Cartier owner Richemont beats Q4 sales forecast despite Middle East hit
Richemont's Q4 Performance and Market Impact
By John Revill
Overview of Richemont's Q4 Results
ZURICH, May 22 (Reuters) - Cartier-owner Richemont reported better than expected fourth-quarter revenue on Friday, as a fall in Middle East sales was offset by strong demand in other regions like the United States and Asia.
The Swiss-based owner of a host of luxury brands, including watchmakers IWC, Jaeger-LeCoultre and Piaget, saw sales rise 13% in constant currencies to €5.40 billion ($6.27 billion) in the three months to the end of March.
Analyst Expectations and Currency Effects
The figure beat analyst forecasts for €5.30 billion in a consensus of analysts gathered by Visible Alpha.
Without excluding currency swings, quarterly sales were up 4%%, Richemont said, a smaller increase mainly due to the euro's strength versus other currencies.
Regional Sales Performance
Middle East Sales Decline
Richemont generates a higher portion of its sales, around 8%, in the Middle East than most industry peers.
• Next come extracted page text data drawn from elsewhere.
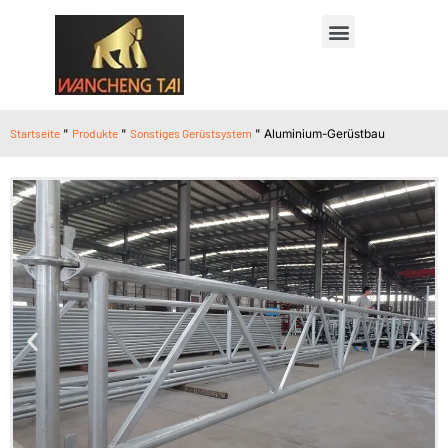
Startseite
"
Produkte
"
Sonstiges Gerüstsystem
"
Aluminium-Gerüstbau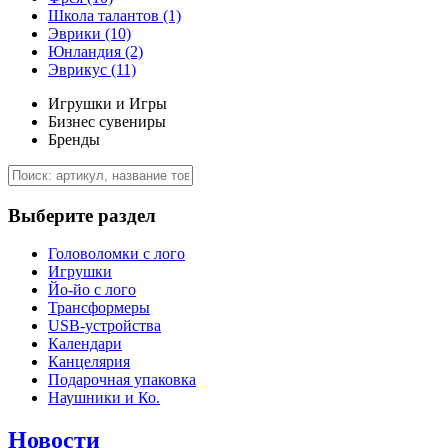
Школа талантов
(1)
Эврики
(10)
Юнландия
(2)
Эврикус
(11)
Игрушки и Игры
Бизнес сувениры
Бренды
Выберите раздел
Головоломки с лого
Игрушки
Йо-йо с лого
Трансформеры
USB-устройства
Календари
Канцелярия
Подарочная упаковка
Наушники и Ко.
Новости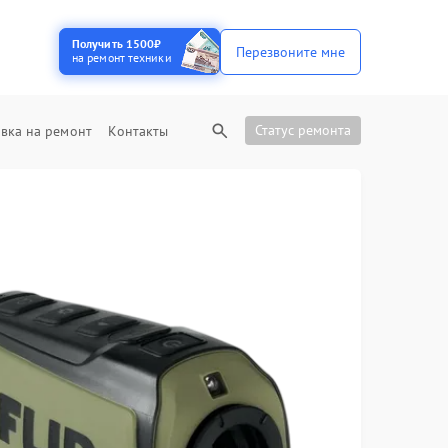
Получить 1500₽
Перезвоните мне
на ремонт техники
Статус ремонта
вка на ремонт
Контакты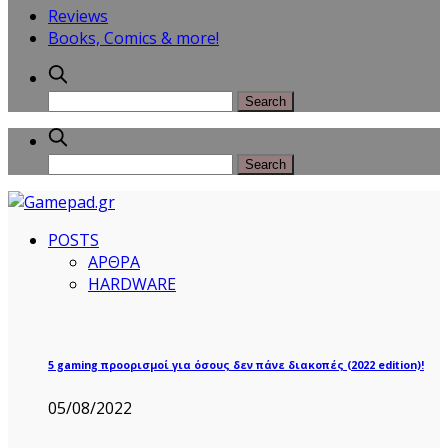
Reviews
Books, Comics & more!
POSTS
ΑΡΘΡΑ
HARDWARE
5 gaming προορισμοί για όσους δεν πάνε διακοπές (2022 edition)!
05/08/2022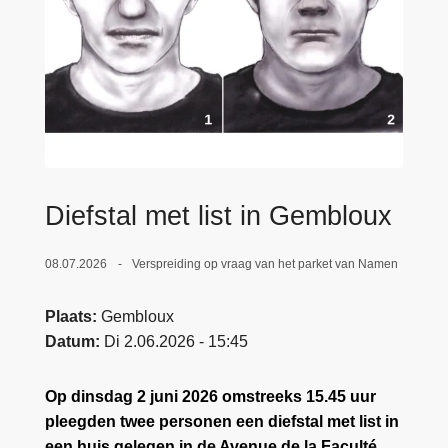
n
e
h
o
u
d
g
a
a
Diefstal met list in Gembloux
n
08.07.2026
Verspreiding op vraag van het parket van Namen
Plaats
Gembloux
Datum
Di 2.06.2026 - 15:45
Op dinsdag 2 juni 2026 omstreeks 15.45 uur
pleegden twee personen een diefstal met list in
een huis gelegen in de Avenue de la Faculté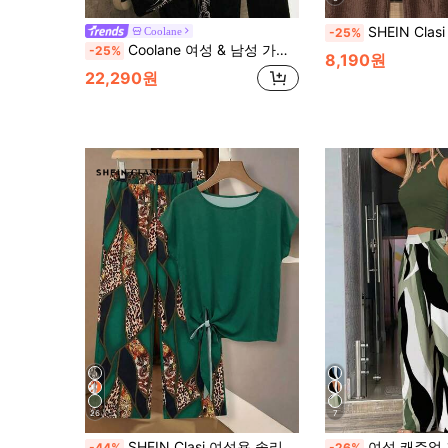
SHEIN Clasi 여성용 타이 보우 블라우스 
Coolane
-25%
Coolane 여성 & 남성 가을 스트리트웨어 캐주얼 빈티지 Y2K 스포츠웨어 일상복 그래픽 블랙 루즈핏 스웨트셔츠 및 배기 로우라이즈 와이드 레그 스웨트팬츠 2피스
-25%
8,190원
22,290원
26
7
SHEIN Clasi 여성용 솔리드 컬러 라운드 넥 반팔 매듭 상의 및 레오파드 프린트 패치워크 와이드 레그 팬츠 캐주얼 투피스 세트
여성 캐주얼 휴가 스타일 모크넥 니트 탑 (웨이브 패턴) 와이
-44%
-26%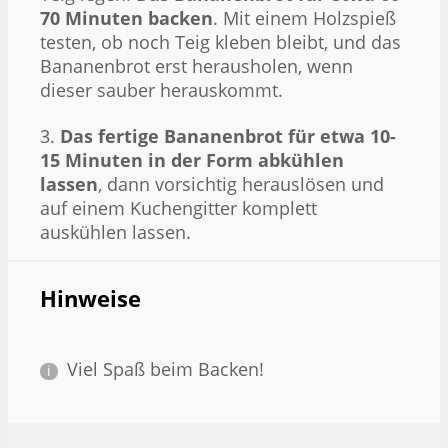
70 Minuten backen
. Mit einem Holzspieß
testen, ob noch Teig kleben bleibt, und das
Bananenbrot erst herausholen, wenn
dieser sauber herauskommt.
3.
Das fertige Bananenbrot für etwa 10-
15 Minuten in der Form abkühlen
lassen
, dann vorsichtig herauslösen und
auf einem Kuchengitter komplett
auskühlen lassen.
Hinweise
Viel Spaß beim Backen!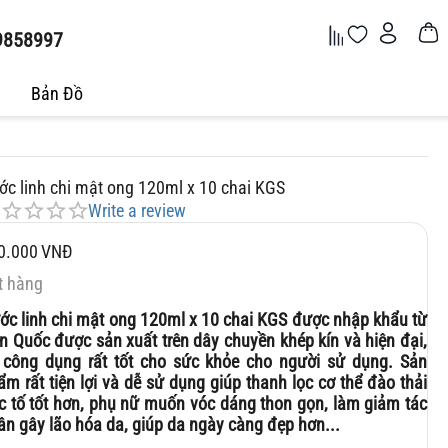
9858997
Bản Đồ
ớc linh chi mật ong 120ml x 10 chai KGS
Write a review
0.000
VNĐ
t hàng
ớc linh chi mật ong 120ml x 10 chai KGS được nhập khẩu từ
n Quốc được sản xuất trên dây chuyền khép kín và hiện đại,
 công dụng rất tốt cho sức khỏe cho người sử dụng. Sản
ẩm rất tiện lợi và dễ sử dụng giúp thanh lọc cơ thể đào thải
c tố tốt hơn, phụ nữ muốn vóc dáng thon gọn, làm giảm tác
ân gây lão hóa da, giúp da ngày càng đẹp hơn...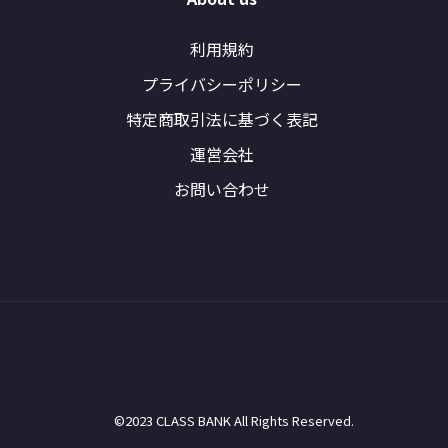
利用規約
プライバシーポリシー
特定商取引法に基づく表記
運営会社
お問い合わせ
©2023 CLASS BANK All Rights Reserved.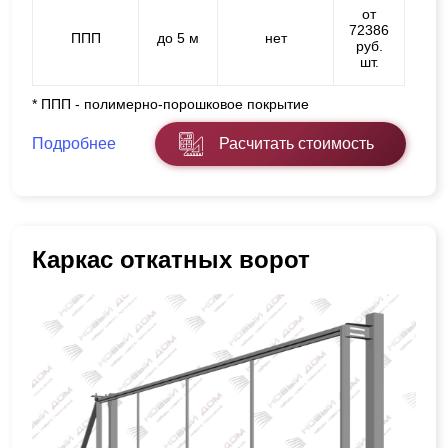
от
72386
ППП
до 5 м
нет
руб.
шт.
* ППП - полимерно-порошковое покрытие
Подробнее
Расчитать стоимость
Каркас откатных ворот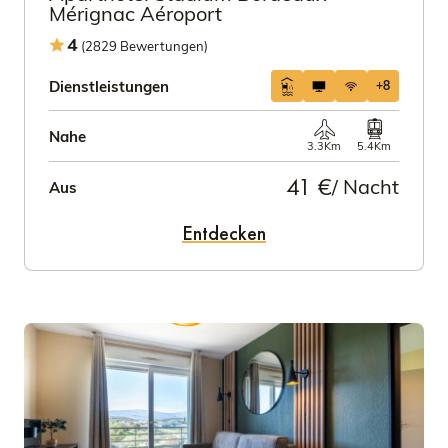
Mérignac Aéroport
4
(2829 Bewertungen)
Dienstleistungen
+8
Nahe
3.3Km
5.4Km
41 €
/ Nacht
Aus
Entdecken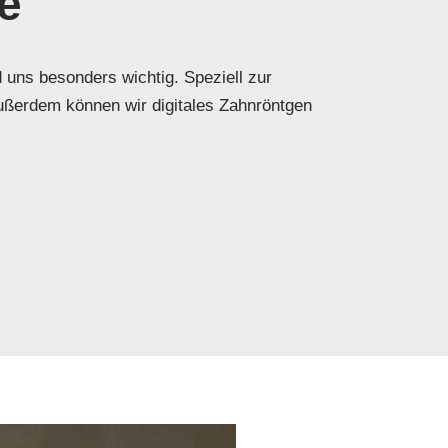
e
d uns besonders wichtig. Speziell zur
Außerdem können wir digitales Zahnröntgen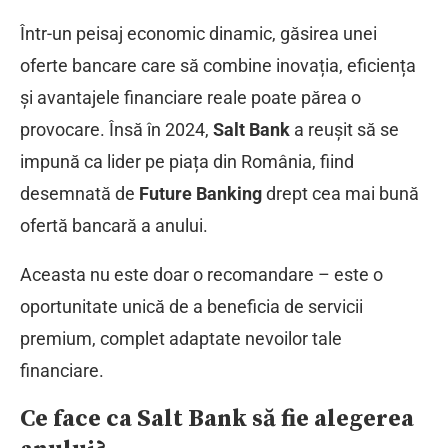
Într-un peisaj economic dinamic, găsirea unei
oferte bancare care să combine inovația, eficiența
și avantajele financiare reale poate părea o
provocare. Însă în 2024,
Salt Bank
a reușit să se
impună ca lider pe piața din România, fiind
desemnată de
Future Banking
drept cea mai bună
ofertă bancară a anului.
Aceasta nu este doar o recomandare – este o
oportunitate unică de a beneficia de servicii
premium, complet adaptate nevoilor tale
financiare.
Ce face ca Salt Bank să fie alegerea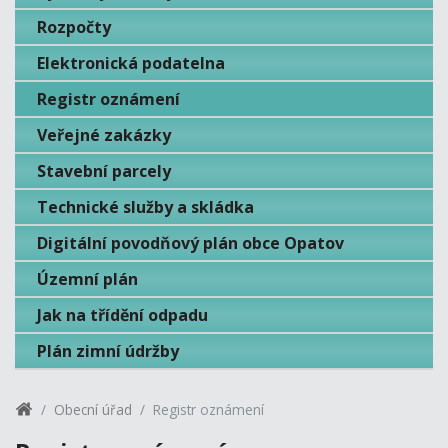
Rozpočty
Elektronická podatelna
Registr oznámení
Veřejné zakázky
Stavební parcely
Technické služby a skládka
Digitální povodňový plán obce Opatov
Územní plán
Jak na třídění odpadu
Plán zimní údržby
Obecní úřad
Registr oznámení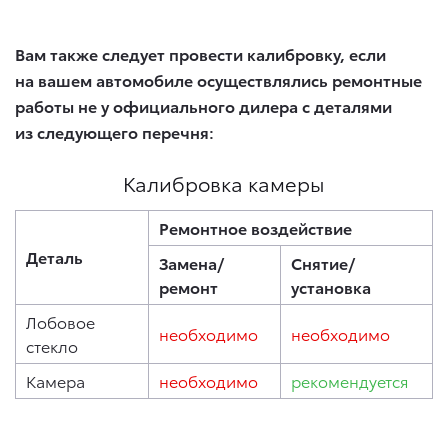
Вам также следует провести калибровку, если
на вашем автомобиле осуществлялись ремонтные
работы не у официального дилера с деталями
из следующего перечня:
Калибровка камеры
Ремонтное воздействие
Деталь
Замена/
Снятие/
ремонт
установка
Лобовое
необходимо
необходимо
стекло
Камера
необходимо
рекомендуется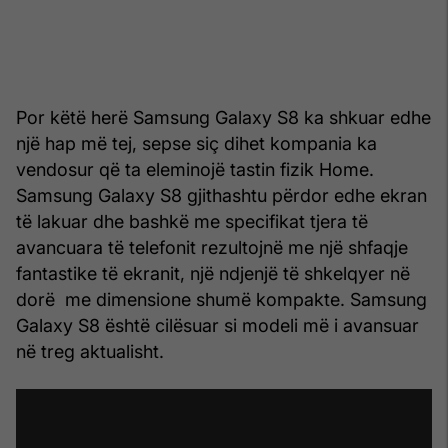
Por këtë herë Samsung Galaxy S8 ka shkuar edhe
një hap më tej, sepse siç dihet kompania ka
vendosur që ta eleminojë tastin fizik Home.
Samsung Galaxy S8 gjithashtu përdor edhe ekran
të lakuar dhe bashkë me specifikat tjera të
avancuara të telefonit rezultojnë me një shfaqje
fantastike të ekranit, një ndjenjë të shkelqyer në
dorë me dimensione shumë kompakte. Samsung
Galaxy S8 është cilësuar si modeli më i avansuar
në treg aktualisht.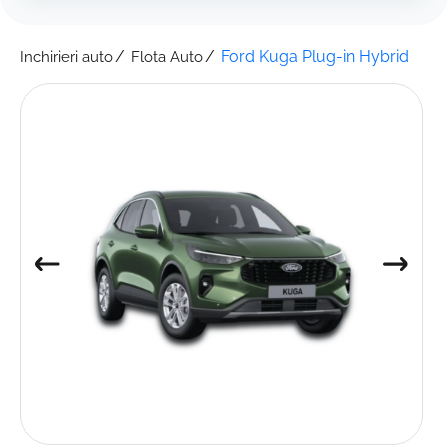
Ford Kuga Plug-in Hybrid
Inchirieri auto
Flota Auto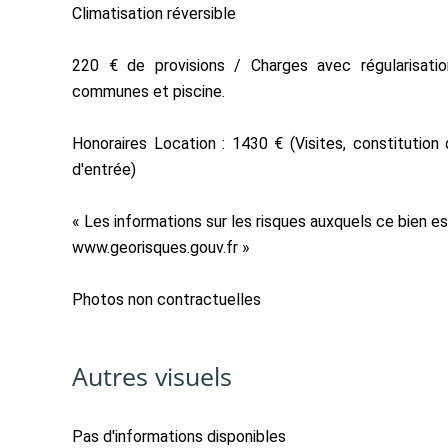
Climatisation réversible
220 € de provisions / Charges avec régularisatio
communes et piscine.
Honoraires Location : 1430 € (Visites, constitution
d'entrée)
« Les informations sur les risques auxquels ce bien es
www.georisques.gouv.fr »
Photos non contractuelles
Autres visuels
Pas d'informations disponibles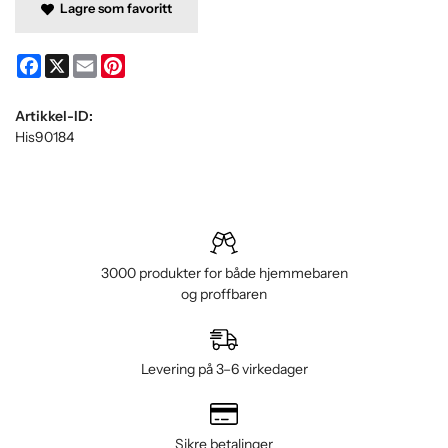
Lagre som favoritt
Facebook
X
Email
Pinterest
Artikkel-ID:
His90184
3000 produkter for både hjemmebaren
og proffbaren
Levering på 3–6 virkedager
Sikre betalinger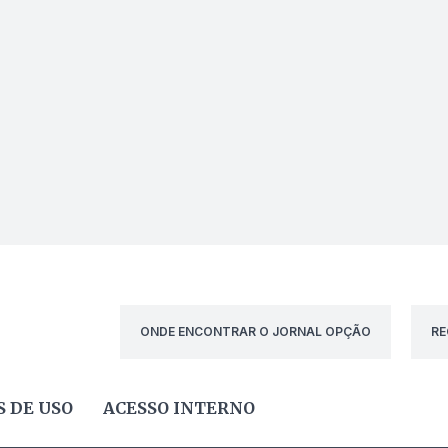
ONDE ENCONTRAR O JORNAL OPÇÃO
RE
 DE USO
ACESSO INTERNO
The company said constant-currency sales there fell by 3% in the quarter, below the 20% growth rate seen a quarter earlier.
Outlook and Chairman's Statement
"Looking ahead, uncertainty is likely to persist, not least in relation to developments in the Middle East," Richemont Chairman Johann Rupert said.
Asia and Other Regions
Luxury investors are increasingly worried that 2026 won't be the year of the sector's recovery after close to three years of weak sales led by lacklustre demand in China, now exacerbated by the impact of the Iran war.
Richemont's quarterly Asian sales, however, were up 14%, beating market expectations, with the group saying demand was particularly strong in Hong Kong and South Korea. Japan also saw strong growth of 28% when adjusted for currency swings.
Industry Impact and Market Reaction
The conflict in the Middle East - until recently the sector's most profitable and fastest-growing region - is clouding the outlook for companies from Hermes to LVMH which have had a sluggish start to the year, sending their shares down 24% and 27% respectively since the start of the year.
Shares in Richemont, which have been cushioned by robust demand for its high-end jewellery despite the wider downturn, have shed 9% so far this year.